WHO warns of Covid-19 cases surge in Africa
Africa is facing a fast-surging third wave of Covid-19 pandemic, with cases projected to overtake the peak of the second wave the continent witnessed earlier this year.
The World Health Organization (WHO) has warned that Covid-19 cases have risen for five consecutive weeks since the onset of the third wave in May.
"The latest surge threatens to be Africa’s worst yet," Matshidiso Moeti, WHO's Regional Director for Africa, said. "Africa can still blunt the impact of these fast-rising infections, but the window of opportunity is closing. Everyone everywhere can do their bit by taking precautions to prevent transmission."
The third wave is picking up speed, spreading faster, hitting harder. With rapidly rising case numbers & increasing reports of serious illness, the latest surge threatens to be #Africa’s worst yet. #COVID19 pic.twitter.com/dXm8OsY8Zo— Dr Matshidiso Moeti (@MoetiTshidi) June 25, 2021
As of 20 June, the continent had recorded around 474,000 new cases, a 21% increase compared with the onset of the second wave.
Twelve African countries are witnessing the highest uptick due to weak observance of public health measures and increased social interaction, as well as the spread of new variants, according to the WHO.
Across Africa, the variant first identified in India, known as Delta, has been reported in 14 countries. The Democratic Republic of the Congo and Uganda are among the worst hit by the Delta variant, which has been detected in most samples sequenced in the past month.
Uganda announced new restrictions on 18 July 2021, including no movement by public transport or private vehicles for 42 days and an extended curfew.
The latest upsurge comes amid an ongoing struggle to equip African countries with enough doses of the vaccine through the COVAX program, a UN-sponsored effort aimed ensuring that developing countries are not left behind.
Despite the efforts, just over 1% of Africa’s population has been fully vaccinated.
Eighteen African countries have used over 80 per cent of their vaccine supplies, while eight have exhausted their stocks.
WHO said it is increasing the number of experts deployed to some of the worst-affected countries, including Uganda and Zambia. The UN organisation is also supporting South Africa-based regional laboratories to monitor variants of concern and equipping laboratories in the region to monitor the evolution of the virus.

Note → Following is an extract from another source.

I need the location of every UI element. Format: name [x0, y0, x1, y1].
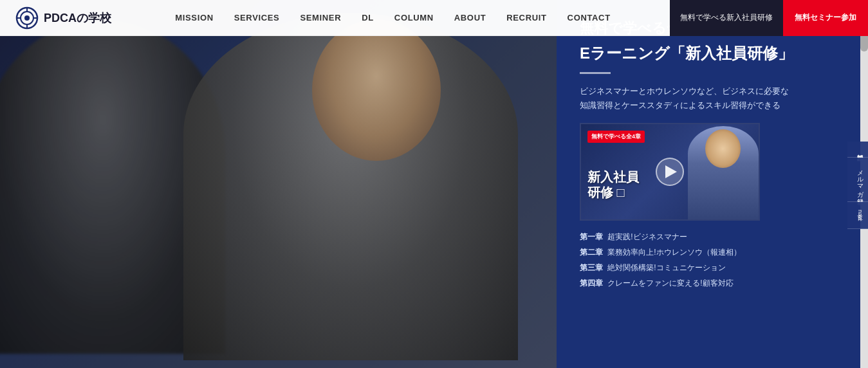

The spread of the Delta variant has raised concerns over the effectiveness of vaccines on this new strand of the virus. Israel, which was among the first countries to initiate a national campaign to vaccinate its population, told citizens on Friday they must again wear masks indoors, 10 days after it had shelved the regulation.
Israel is among the countries experiencing a sustained surge in coronavirus infections attributed to the highly contagious Delta variant.